- [PROBLEM DESCRIPTION]:
Only the lines below from the one with "Office of International Programs" through the one with "your body needs." are to be written out, exactly and without any images.

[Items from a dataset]
[Start of section]

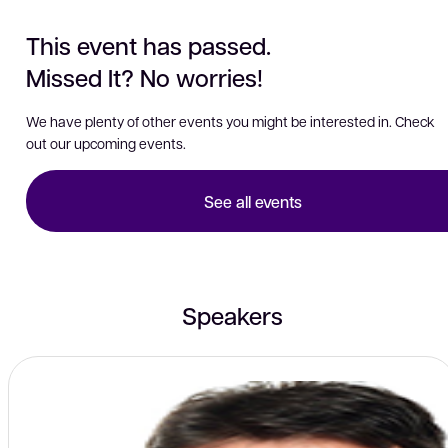
This event has passed.
Missed It? No worries!
We have plenty of other events you might be interested in. Check
out our upcoming events.
See all events
Speakers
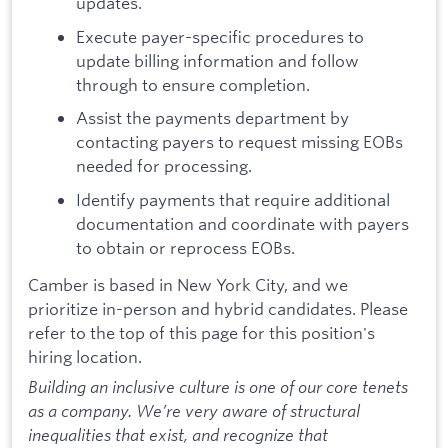
updates.
Execute payer-specific procedures to
update billing information and follow
through to ensure completion.
Assist the payments department by
contacting payers to request missing EOBs
needed for processing.
Identify payments that require additional
documentation and coordinate with payers
to obtain or reprocess EOBs.
Camber is based in New York City, and we
prioritize in-person and hybrid candidates. Please
refer to the top of this page for this position's
hiring location.
Building an inclusive culture is one of our core tenets
as a company. We’re very aware of structural
inequalities that exist, and recognize that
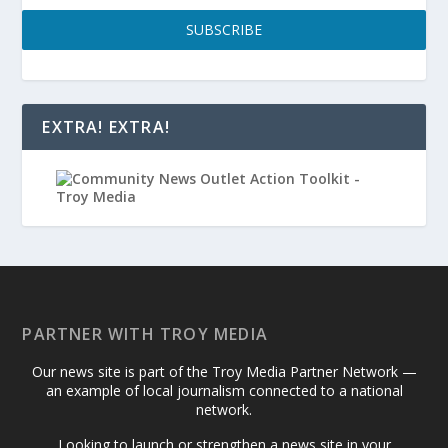
SUBSCRIBE
EXTRA! EXTRA!
PARTNER WITH TROY MEDIA
Our news site is part of the Troy Media Partner Network —
an example of local journalism connected to a national
network.
Looking to launch or strengthen a news site in your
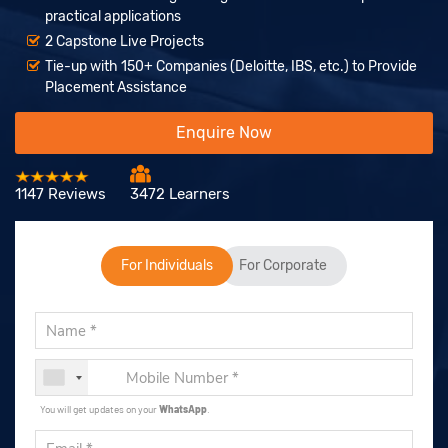
practical applications
2 Capstone Live Projects
Tie-up with 150+ Companies (Deloitte, IBS, etc.) to Provide
Placement Assistance
Enquire Now
1147 Reviews
3472 Learners
For Individuals
For Corporate
You will get updates on your
WhatsApp
.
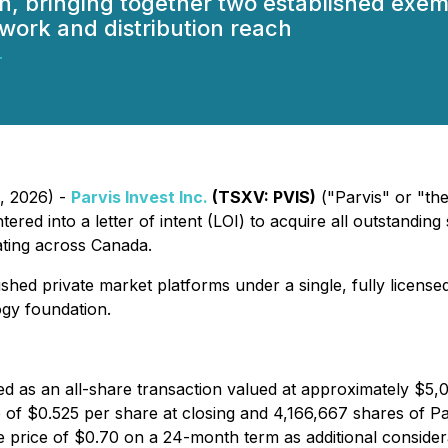
h, bringing together two established exem
twork and distribution reach
.
1, 2026) -
Parvis Invest Inc.
(TSXV: PVIS)
("Parvis" or "th
red into a letter of intent (LOI) to acquire all outstanding 
ting across Canada.
shed private market platforms under a single, fully licensed
gy foundation.
red as an all-share transaction valued at approximately $5,
f $0.525 per share at closing and 4,166,667 shares of Par
e price of $0.70 on a 24-month term as additional consider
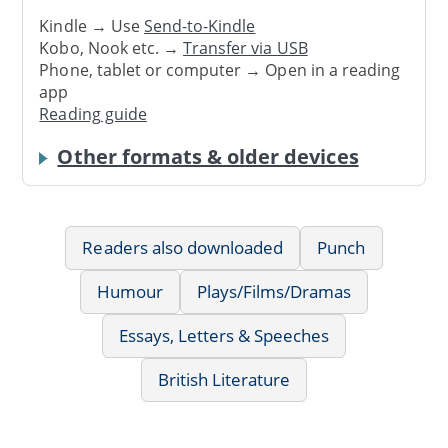
Kindle → Use
Send-to-Kindle
Kobo, Nook etc. →
Transfer via USB
Phone, tablet or computer → Open in a reading
app
Reading guide
Other formats & older devices
Readers also downloaded
Punch
Humour
Plays/Films/Dramas
Essays, Letters & Speeches
British Literature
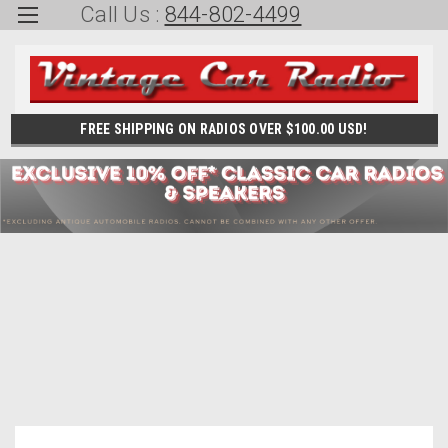
Call Us :
844-802-4499
FREE SHIPPING ON RADIOS OVER $100.00 USD!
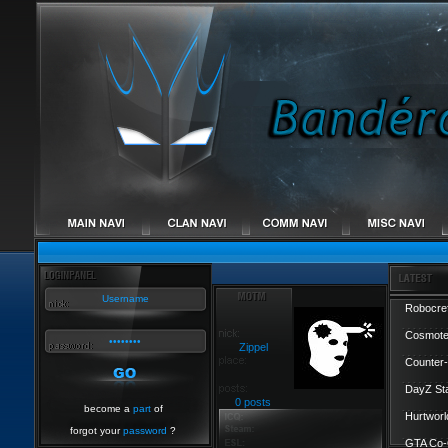
Robocref
Cosmote
Zippel
Counter-
DayZ St
0 posts
become a
part
of
Hurtworl
forgot your
password
?
GTA Co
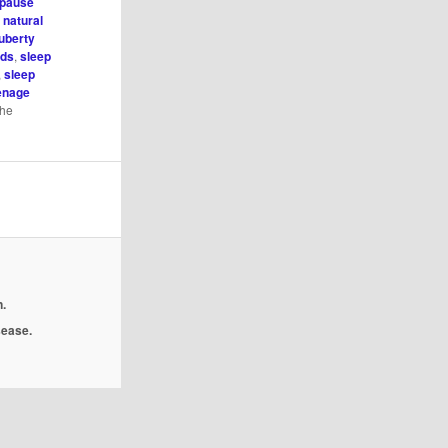
pause
,
natural
uberty
ids
,
sleep
,
sleep
enage
the
.
isease.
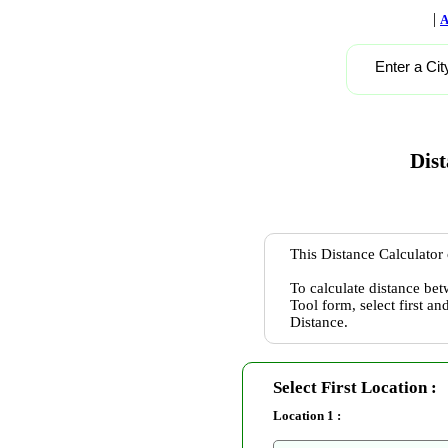
|
A
Enter a Cit
Dist
This Distance Calculator 
To calculate distance bet
Tool form, select first a
Distance.
Select First Location :
Location 1 :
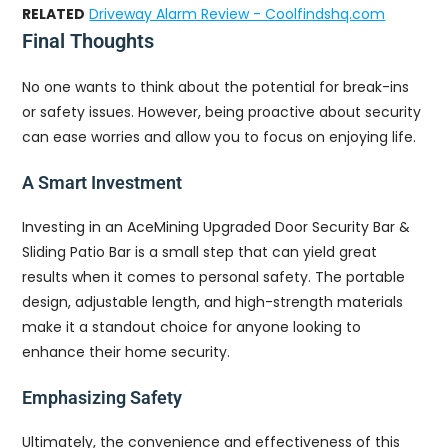
RELATED
Driveway Alarm Review - Coolfindshq.com
Final Thoughts
No one wants to think about the potential for break-ins
or safety issues. However, being proactive about security
can ease worries and allow you to focus on enjoying life.
A Smart Investment
Investing in an AceMining Upgraded Door Security Bar &
Sliding Patio Bar is a small step that can yield great
results when it comes to personal safety. The portable
design, adjustable length, and high-strength materials
make it a standout choice for anyone looking to
enhance their home security.
Emphasizing Safety
Ultimately, the convenience and effectiveness of this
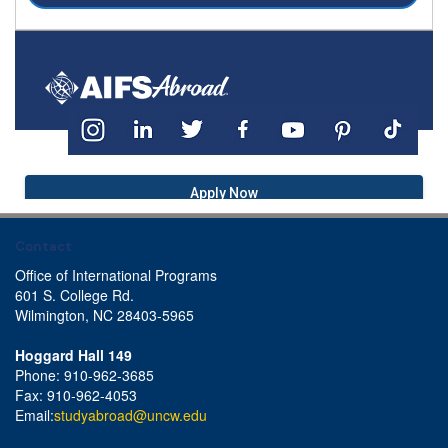
Apply Now
Contact
Office of International Programs
601 S. College Rd.
Wilmington, NC 28403-5965
Hoggard Hall 149
Phone: 910-962-3685
Fax: 910-962-4053
Email:
studyabroad@uncw.edu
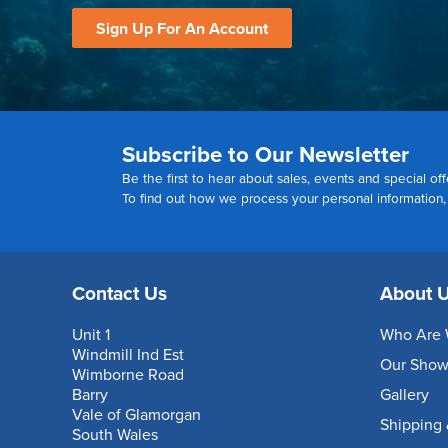
Sign Up For An Account
Subscribe to Our Newsletter
Be the first to hear about sales, events and special off
To find out how we process your personal information
Contact Us
About 
Unit 1
Who Are 
Windmill Ind Est
Our Sho
Wimborne Road
Barry
Gallery
Vale of Glamorgan
Shipping 
South Wales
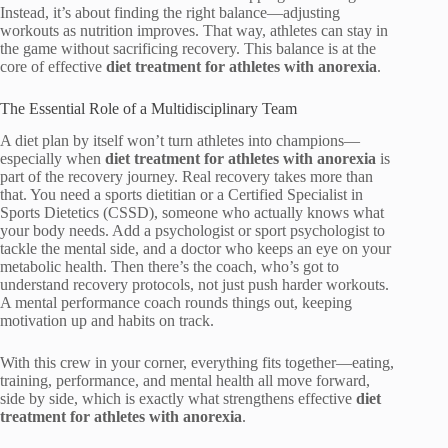
Instead, it’s about finding the right balance—adjusting
workouts as nutrition improves. That way, athletes can stay in
the game without sacrificing recovery. This balance is at the
core of effective
diet treatment for athletes with anorexia
.
The Essential Role of a Multidisciplinary Team
A diet plan by itself won’t turn athletes into champions—
especially when
diet treatment for athletes with anorexia
is
part of the recovery journey. Real recovery takes more than
that. You need a sports dietitian or a Certified Specialist in
Sports Dietetics (CSSD), someone who actually knows what
your body needs. Add a psychologist or sport psychologist to
tackle the mental side, and a doctor who keeps an eye on your
metabolic health. Then there’s the coach, who’s got to
understand recovery protocols, not just push harder workouts.
A mental performance coach rounds things out, keeping
motivation up and habits on track.
With this crew in your corner, everything fits together—eating,
training, performance, and mental health all move forward,
side by side, which is exactly what strengthens effective
diet
treatment for athletes with anorexia
.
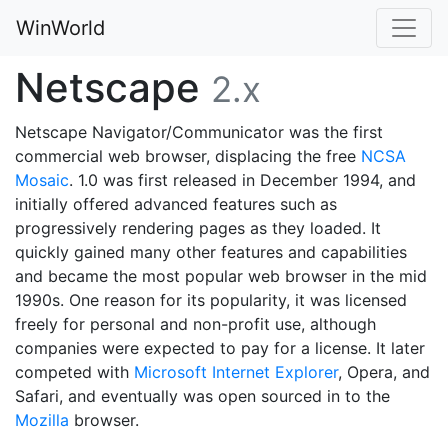
WinWorld
Netscape
2.x
Netscape Navigator/Communicator was the first
commercial web browser, displacing the free
NCSA
Mosaic
. 1.0 was first released in December 1994, and
initially offered advanced features such as
progressively rendering pages as they loaded. It
quickly gained many other features and capabilities
and became the most popular web browser in the mid
1990s. One reason for its popularity, it was licensed
freely for personal and non-profit use, although
companies were expected to pay for a license. It later
competed with
Microsoft Internet Explorer
, Opera, and
Safari, and eventually was open sourced in to the
Mozilla
browser.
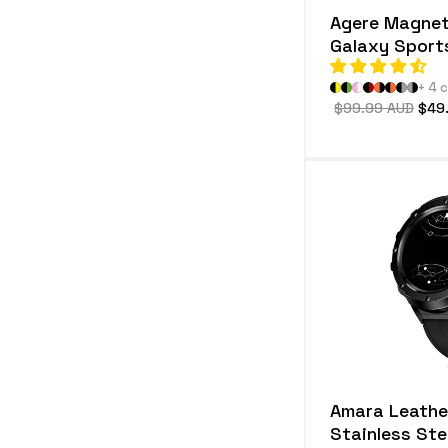
Agere Magnet
Galaxy Sport
+ 4 
Regular
$99.99 AUD
Sale
$49
price
pric
Amara Leathe
Stainless St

[End of section]

- [SOLUTION TO THIS TASK]:
Office of International Programs
601 S. College Rd.
Wilmington, NC 28403-5965
Hoggard Hall 149
Phone: 910-962-3685
Fax: 910-962-4053
Email:
studyabroad@uncw.edu
Sign Up For An Account
Subscribe to Our Newsletter
Be the first to hear about sales, events and special off
To find out how we process your personal information
Contact Us
About 
Unit 1
Who Are 
Windmill Ind Est
Our Sho
Wimborne Road
Barry
Gallery
Vale of Glamorgan
Shipping 
South Wales
Instead, it’s about finding the right balance—adjusting
workouts as nutrition improves. That way, athletes can stay in
the game without sacrificing recovery. This balance is at the
core of effective
diet treatment for athletes with anorexia
.
The Essential Role of a Multidisciplinary Team
A diet plan by itself won’t turn athletes into champions—
especially when
diet treatment for athletes with anorexia
is
part of the recovery journey. Real recovery takes more than
that. You need a sports dietitian or a Certified Specialist in
Sports Dietetics (CSSD), someone who actually knows what
your body needs. Add a psychologist or sport psychologist to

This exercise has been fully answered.